> **Study material**
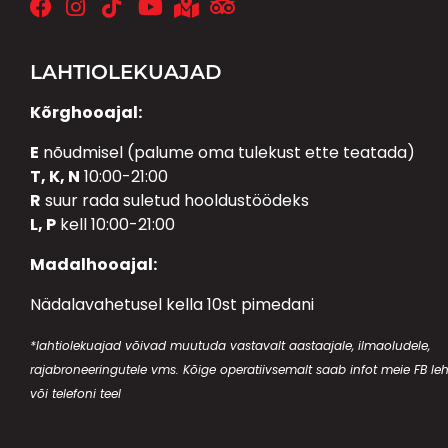
LAHTIOLEKUAJAD
Kõrghooajal:
E
nõudmisel (palume oma tulekust ette teatada)
T, K, N
10:00-21:00
R
suur rada suletud hooldustöödeks
L, P
kell 10:00-21:00
Madalhooajal:
Nädalavahetusel kella 10st pimedani
*lahtiolekuajad võivad muutuda vastavalt aastaajale, ilmaoludele,
rajabroneeringutele vms. Kõige operatiivsemalt saab infot meie FB leh
või telefoni teel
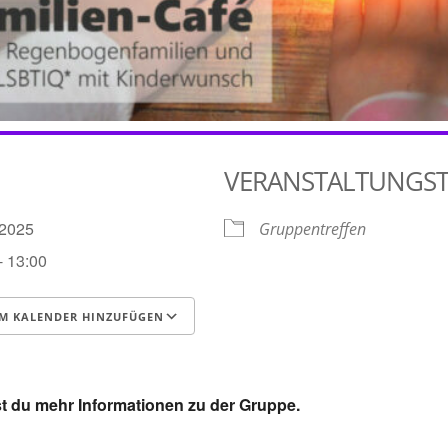
VERANSTALTUNGS
1.2025
Gruppentreffen
- 13:00
M KALENDER HINZUFÜGEN
runterladen
Google Kalender
t du mehr Informationen zu der Gruppe.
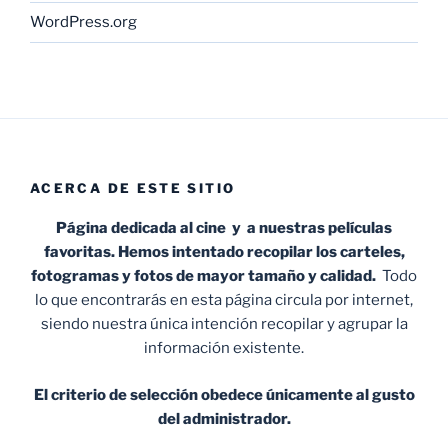
WordPress.org
ACERCA DE ESTE SITIO
Página dedicada al cine y a nuestras películas
favoritas. Hemos intentado recopilar los carteles,
fotogramas y fotos de mayor tamaño y calidad.
Todo
lo que encontrarás en esta página circula por internet,
siendo nuestra única intención recopilar y agrupar la
información existente.
El criterio de selección obedece únicamente al gusto
del administrador.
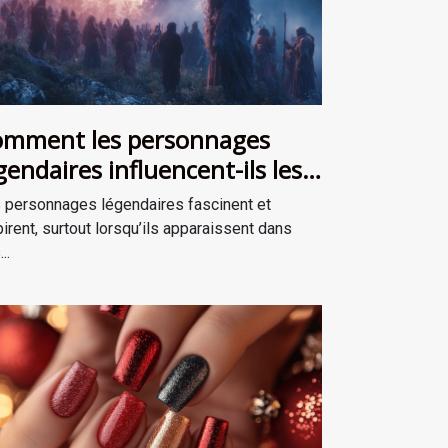
mment les personnages
gendaires influencent-ils les
cits de survie ?
 personnages légendaires fascinent et
pirent, surtout lorsqu’ils apparaissent dans
..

> **Assignment**
No pictures should appear; only the lines from the first line of the records through the line with "lo que encontrarás", both included, are to be restated word for word.

> **Task response**
LAHTIOLEKUAJAD
Kõrghooajal:
E
nõudmisel (palume oma tulekust ette teatada)
T, K, N
10:00-21:00
R
suur rada suletud hooldustöödeks
L, P
kell 10:00-21:00
Madalhooajal:
Nädalavahetusel kella 10st pimedani
*lahtiolekuajad võivad muutuda vastavalt aastaajale, ilmaoludele,
rajabroneeringutele vms. Kõige operatiivsemalt saab infot meie FB leh
või telefoni teel
VERANSTALTUNGS
1.2025
Gruppentreffen
- 13:00
M KALENDER HINZUFÜGEN
runterladen
Google Kalender
t du mehr Informationen zu der Gruppe.
WordPress.org
ACERCA DE ESTE SITIO
Página dedicada al cine y a nuestras películas
favoritas. Hemos intentado recopilar los carteles,
fotogramas y fotos de mayor tamaño y calidad.
Todo
lo que encontrarás en esta página circula por internet,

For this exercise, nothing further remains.